An artist with the graffiti tag of Dalek has risen to the task with the savage, detached glee of a cat who likes to toy with mice before biting their heads off. “Two Fingers of Milk,” a show of Dalek’s work, will be up for a few more days (through April 30) at Ox-Op, a curious little gallery situated in the dangling appendix of the building behind Grumpy’s Bar, a location as off-the-wall as the artists of comic subversion that the gallery represents.

Dalek, whose legal name is James Marshall, worked out his characters, his id-Mickeys, on the grimy brick walls of Chicago and Cincinnati. Further evolved in the work at Ox-Op (mostly acrylic drawings on paper) the figures are set in an infinite white vacuity of space, and sometimes placed far off to one corner of an otherwise blank sheet to emphasize the emptiness they inhabit. Mutated from the adorable archetype into beings that Dalek affectionately calls “space monkeys,” the name is not nearly sinister enough for personages this psychotic. His Mickeys are utterly demented. Every sentimentally beloved detail is expropriated, wracked, torqued, and wrenched around to a lunatic degree. The innocuous three-fingered hands, thumbs, index fingers are now contorted into spreadfingered, downpointing gang signals, or snapped fascist salutes, or upraised like John Travolta’s hand in Saturday Night Fever. In some of the drawings, Mickey’s stick-legs are plunged into hilarious 3-toed boots, way oversized, like kids’ rubber galoshes.

The heads atop these Mickey Morphs can trouble your dreams. Their features are as formalized as those of icons of the Orthodox church. Always presented from the same angle, the head and ears are like a cluster of three soap bubbles, or the earliest stage of embryonic cell division, the blastula. On a few, the ears morph and bulge into large pneumatic breasts with the suggestion of flowery aureoles around the nipples. Some of the heads are abstracted with features blank as the drilled-out holes of bowling balls, but most have the aspect of a cyborg fitted with replacement parts for its original organs– “makeovers” with 90 percent of their heads now comprised of bizarre prosthetics, one eye socket empty, a rabid pink tongue behind a set of can-opener teeth, and inexplicable warts of hardware for a nose. Even the delineation of the lunatic gleam in the creature’s one good eye is crazier than the usual cartoonist’s device of the reflected image of a rectangular window—it’s a reflection of the creature itself. No matter how scabrous the scenes of havoc it’s involved in–standing disemboweled with a length of sausagelike intestine in its hand, radiating or impaled by (hard to say which) Dunkin’ Donut-pink laser rays, or enduring the most unspeakable chemical green farts and spillages escaping from its body–the creature always wears the same, fixed, maniacal grin.

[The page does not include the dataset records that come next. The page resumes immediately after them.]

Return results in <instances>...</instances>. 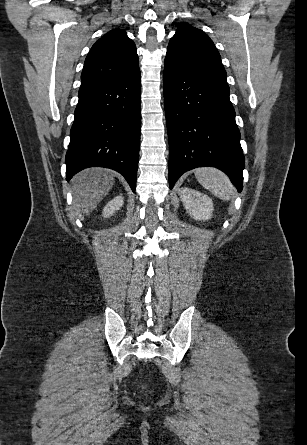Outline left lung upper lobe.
<instances>
[{
  "mask_svg": "<svg viewBox=\"0 0 307 445\" xmlns=\"http://www.w3.org/2000/svg\"><path fill=\"white\" fill-rule=\"evenodd\" d=\"M165 59L199 80L229 91L220 54L202 30L180 25L170 39Z\"/></svg>",
  "mask_w": 307,
  "mask_h": 445,
  "instance_id": "left-lung-upper-lobe-1",
  "label": "left lung upper lobe"
}]
</instances>
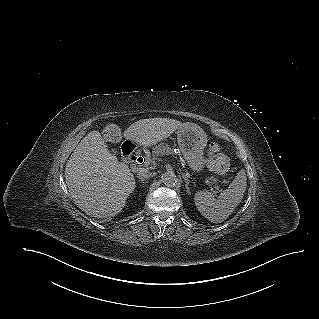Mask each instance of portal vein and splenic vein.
Instances as JSON below:
<instances>
[{
  "instance_id": "obj_1",
  "label": "portal vein and splenic vein",
  "mask_w": 319,
  "mask_h": 319,
  "mask_svg": "<svg viewBox=\"0 0 319 319\" xmlns=\"http://www.w3.org/2000/svg\"><path fill=\"white\" fill-rule=\"evenodd\" d=\"M145 163H149V162H145ZM210 183L211 184H214V182H212V180L210 179ZM206 182H209L208 180L206 181ZM214 187L218 190V186H216V185H214ZM214 193L216 194V193H218V191H214Z\"/></svg>"
}]
</instances>
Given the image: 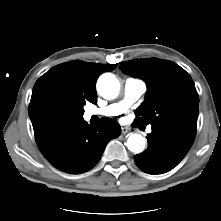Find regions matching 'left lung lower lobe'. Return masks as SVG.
Wrapping results in <instances>:
<instances>
[{
	"label": "left lung lower lobe",
	"instance_id": "obj_1",
	"mask_svg": "<svg viewBox=\"0 0 221 221\" xmlns=\"http://www.w3.org/2000/svg\"><path fill=\"white\" fill-rule=\"evenodd\" d=\"M196 133L165 125H152L147 150L135 155L136 165L148 174H162L177 166L191 148Z\"/></svg>",
	"mask_w": 221,
	"mask_h": 221
}]
</instances>
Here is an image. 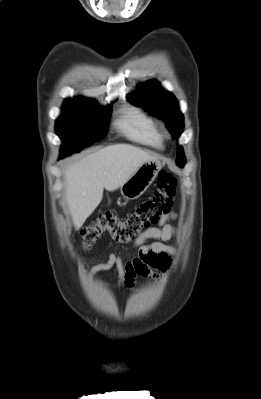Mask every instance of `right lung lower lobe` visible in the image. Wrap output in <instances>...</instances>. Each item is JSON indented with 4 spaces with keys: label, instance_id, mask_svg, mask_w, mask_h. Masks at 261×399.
I'll return each mask as SVG.
<instances>
[{
    "label": "right lung lower lobe",
    "instance_id": "right-lung-lower-lobe-1",
    "mask_svg": "<svg viewBox=\"0 0 261 399\" xmlns=\"http://www.w3.org/2000/svg\"><path fill=\"white\" fill-rule=\"evenodd\" d=\"M60 158H63V156H62V155H60Z\"/></svg>",
    "mask_w": 261,
    "mask_h": 399
}]
</instances>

Employing the universal shorthand of cartooning–arcs of circles, straight lines, simple shapes, “excitement” marks, speech balloons (which are always left blank, some of them inked in completely with black) Dalek is ruthless. Turning every sugared detail of Mickey Mouse against itself, he has devised a mordantly funny hieroglyphics for deriding America’s inane, kitsch-addled fantasies of innocence and power. Depicting the horrors seeping into our psyches, Dalek has the makings of a Goya for our times.